Look through the material below. Copy each line that contains the string "bounding".

_ _ _ _ _ _ _

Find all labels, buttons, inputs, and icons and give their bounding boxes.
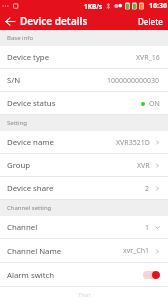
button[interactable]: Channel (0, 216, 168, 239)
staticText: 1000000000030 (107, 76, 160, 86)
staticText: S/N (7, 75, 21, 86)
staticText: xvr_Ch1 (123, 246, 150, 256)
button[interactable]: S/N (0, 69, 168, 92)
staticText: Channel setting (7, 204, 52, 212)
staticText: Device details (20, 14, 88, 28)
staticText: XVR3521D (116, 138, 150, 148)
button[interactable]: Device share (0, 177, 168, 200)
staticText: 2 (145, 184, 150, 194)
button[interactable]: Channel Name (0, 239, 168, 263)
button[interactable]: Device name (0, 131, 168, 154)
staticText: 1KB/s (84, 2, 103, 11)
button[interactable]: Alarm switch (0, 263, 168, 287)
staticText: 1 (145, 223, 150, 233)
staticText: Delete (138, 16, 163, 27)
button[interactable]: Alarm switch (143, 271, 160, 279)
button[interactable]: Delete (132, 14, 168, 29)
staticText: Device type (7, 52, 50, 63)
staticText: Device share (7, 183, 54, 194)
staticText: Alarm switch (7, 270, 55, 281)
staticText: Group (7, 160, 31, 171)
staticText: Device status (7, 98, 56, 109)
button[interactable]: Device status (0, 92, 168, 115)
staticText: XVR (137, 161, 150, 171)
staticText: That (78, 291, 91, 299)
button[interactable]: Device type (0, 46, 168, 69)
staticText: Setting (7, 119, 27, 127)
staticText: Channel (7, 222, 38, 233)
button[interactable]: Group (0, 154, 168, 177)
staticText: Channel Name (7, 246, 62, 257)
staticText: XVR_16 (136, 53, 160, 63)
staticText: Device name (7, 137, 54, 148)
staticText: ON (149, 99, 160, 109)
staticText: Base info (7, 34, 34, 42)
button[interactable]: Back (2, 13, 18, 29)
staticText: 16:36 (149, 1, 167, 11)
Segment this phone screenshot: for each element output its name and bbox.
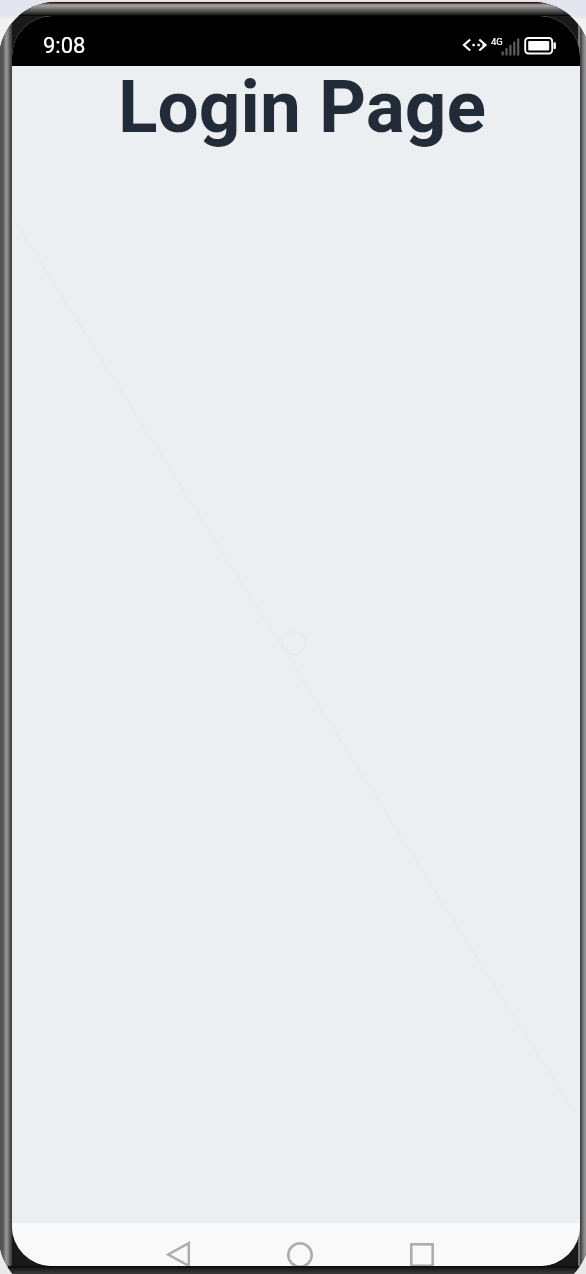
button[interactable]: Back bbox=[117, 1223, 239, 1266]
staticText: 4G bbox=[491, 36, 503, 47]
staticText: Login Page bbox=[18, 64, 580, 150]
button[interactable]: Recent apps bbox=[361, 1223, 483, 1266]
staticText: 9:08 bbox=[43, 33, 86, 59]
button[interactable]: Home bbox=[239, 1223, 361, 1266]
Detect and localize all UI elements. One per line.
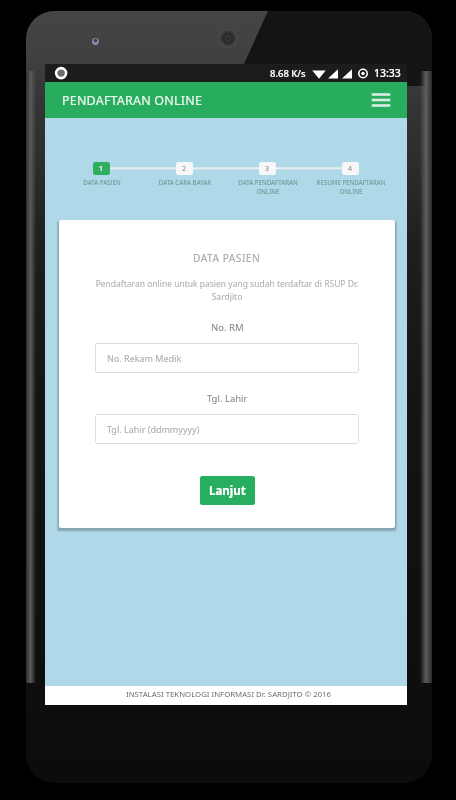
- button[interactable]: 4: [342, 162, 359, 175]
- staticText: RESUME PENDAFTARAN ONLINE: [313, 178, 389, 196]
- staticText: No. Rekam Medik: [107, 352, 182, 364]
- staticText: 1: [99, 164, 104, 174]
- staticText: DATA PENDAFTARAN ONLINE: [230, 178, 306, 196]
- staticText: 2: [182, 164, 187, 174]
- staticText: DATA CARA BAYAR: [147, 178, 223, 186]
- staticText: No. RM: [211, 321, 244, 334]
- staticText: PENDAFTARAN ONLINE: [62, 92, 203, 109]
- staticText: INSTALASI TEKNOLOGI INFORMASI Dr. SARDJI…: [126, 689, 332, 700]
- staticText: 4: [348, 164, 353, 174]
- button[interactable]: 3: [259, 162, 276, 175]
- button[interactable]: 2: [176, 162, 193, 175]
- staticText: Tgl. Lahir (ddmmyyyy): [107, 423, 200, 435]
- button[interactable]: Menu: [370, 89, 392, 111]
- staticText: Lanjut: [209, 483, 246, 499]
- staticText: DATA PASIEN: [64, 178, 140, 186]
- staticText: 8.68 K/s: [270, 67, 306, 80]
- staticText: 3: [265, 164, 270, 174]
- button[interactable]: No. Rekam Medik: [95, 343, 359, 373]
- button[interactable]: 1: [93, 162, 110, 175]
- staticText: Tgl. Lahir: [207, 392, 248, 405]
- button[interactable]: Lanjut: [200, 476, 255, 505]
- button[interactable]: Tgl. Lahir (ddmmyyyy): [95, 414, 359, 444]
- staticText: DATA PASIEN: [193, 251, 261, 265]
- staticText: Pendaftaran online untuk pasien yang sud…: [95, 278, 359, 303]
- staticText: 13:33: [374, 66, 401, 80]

_ _ _ _ _ _ _

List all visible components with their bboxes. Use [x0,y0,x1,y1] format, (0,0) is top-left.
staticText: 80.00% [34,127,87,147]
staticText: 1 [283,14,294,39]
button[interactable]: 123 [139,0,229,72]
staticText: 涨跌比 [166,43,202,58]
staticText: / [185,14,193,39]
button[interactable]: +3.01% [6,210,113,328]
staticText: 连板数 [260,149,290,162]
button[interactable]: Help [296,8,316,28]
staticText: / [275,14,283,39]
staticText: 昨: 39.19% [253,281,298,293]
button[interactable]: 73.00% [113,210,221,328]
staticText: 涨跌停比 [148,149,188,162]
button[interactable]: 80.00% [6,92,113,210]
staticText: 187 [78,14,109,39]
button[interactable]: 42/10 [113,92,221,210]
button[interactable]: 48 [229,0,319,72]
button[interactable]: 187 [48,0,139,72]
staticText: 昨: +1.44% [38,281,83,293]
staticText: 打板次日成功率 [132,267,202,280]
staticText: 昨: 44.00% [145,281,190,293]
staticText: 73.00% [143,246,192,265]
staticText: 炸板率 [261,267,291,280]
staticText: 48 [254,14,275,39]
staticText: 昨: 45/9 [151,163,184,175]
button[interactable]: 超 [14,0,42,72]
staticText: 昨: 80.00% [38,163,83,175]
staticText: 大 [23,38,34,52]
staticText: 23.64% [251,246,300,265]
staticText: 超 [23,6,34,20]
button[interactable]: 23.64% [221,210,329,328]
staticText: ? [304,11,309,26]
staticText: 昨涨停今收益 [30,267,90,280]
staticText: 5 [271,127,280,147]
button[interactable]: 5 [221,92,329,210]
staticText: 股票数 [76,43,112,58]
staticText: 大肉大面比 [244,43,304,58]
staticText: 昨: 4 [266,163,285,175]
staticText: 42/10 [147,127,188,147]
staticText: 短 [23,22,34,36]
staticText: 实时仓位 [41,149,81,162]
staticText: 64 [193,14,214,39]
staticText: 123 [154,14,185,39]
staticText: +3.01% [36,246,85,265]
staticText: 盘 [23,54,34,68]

_ _ _ _ _ _ _

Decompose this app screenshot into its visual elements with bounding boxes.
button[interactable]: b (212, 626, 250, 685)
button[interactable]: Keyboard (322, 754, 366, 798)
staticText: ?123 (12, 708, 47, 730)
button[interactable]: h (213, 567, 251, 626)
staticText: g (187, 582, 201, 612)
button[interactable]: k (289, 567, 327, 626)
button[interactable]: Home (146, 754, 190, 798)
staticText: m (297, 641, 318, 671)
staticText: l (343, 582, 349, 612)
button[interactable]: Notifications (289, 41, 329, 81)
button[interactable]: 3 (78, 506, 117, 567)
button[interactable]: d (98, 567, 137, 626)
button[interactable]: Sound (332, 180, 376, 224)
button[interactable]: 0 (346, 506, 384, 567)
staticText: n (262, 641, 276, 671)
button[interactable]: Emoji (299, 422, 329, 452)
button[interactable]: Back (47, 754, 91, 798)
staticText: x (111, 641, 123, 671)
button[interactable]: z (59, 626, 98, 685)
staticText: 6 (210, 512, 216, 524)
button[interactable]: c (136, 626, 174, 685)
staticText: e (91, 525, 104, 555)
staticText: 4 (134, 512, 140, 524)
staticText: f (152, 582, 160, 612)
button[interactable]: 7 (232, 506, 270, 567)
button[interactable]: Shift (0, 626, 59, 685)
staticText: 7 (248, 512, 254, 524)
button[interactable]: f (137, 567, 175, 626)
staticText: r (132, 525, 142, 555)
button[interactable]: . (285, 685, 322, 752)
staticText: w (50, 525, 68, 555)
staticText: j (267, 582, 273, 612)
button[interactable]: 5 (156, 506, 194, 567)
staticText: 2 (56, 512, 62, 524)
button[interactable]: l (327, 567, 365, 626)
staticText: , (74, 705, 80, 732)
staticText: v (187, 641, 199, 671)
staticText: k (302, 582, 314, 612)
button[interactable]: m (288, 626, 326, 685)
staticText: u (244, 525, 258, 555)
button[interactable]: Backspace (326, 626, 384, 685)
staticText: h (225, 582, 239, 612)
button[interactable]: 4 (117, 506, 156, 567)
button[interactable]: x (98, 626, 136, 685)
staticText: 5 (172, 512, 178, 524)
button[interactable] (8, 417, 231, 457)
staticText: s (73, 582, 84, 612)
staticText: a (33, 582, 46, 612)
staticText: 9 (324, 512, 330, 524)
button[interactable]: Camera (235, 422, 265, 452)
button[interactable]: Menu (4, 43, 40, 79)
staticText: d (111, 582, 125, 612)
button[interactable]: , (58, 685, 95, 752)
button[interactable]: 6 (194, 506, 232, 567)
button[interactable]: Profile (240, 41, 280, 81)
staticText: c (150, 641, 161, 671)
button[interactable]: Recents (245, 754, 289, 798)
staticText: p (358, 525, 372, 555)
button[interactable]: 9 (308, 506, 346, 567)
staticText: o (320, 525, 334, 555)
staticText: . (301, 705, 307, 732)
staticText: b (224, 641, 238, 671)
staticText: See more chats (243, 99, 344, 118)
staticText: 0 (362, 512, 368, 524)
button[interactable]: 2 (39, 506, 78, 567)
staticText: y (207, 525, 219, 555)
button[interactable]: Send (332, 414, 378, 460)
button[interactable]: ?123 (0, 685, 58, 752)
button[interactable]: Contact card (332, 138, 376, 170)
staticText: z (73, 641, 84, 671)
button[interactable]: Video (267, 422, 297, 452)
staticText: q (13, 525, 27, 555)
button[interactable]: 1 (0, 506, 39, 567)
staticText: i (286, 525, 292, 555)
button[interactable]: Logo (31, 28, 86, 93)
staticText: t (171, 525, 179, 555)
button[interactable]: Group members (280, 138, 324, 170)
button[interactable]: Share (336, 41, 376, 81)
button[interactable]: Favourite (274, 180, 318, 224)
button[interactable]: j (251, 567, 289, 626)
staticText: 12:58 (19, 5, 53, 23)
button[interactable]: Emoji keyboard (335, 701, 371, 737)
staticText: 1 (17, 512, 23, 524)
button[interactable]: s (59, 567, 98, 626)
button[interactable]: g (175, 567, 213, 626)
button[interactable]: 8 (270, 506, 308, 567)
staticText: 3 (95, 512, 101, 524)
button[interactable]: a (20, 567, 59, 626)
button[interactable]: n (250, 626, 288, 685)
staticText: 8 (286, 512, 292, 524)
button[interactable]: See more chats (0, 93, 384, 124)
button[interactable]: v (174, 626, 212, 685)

_ _ _ _ _ _ _

SOLUTION FOR THIS PROBLEM
Find all labels, buttons, inputs, and icons and give their bounding boxes.
Decompose this app screenshot into its visual elements with bounding boxes.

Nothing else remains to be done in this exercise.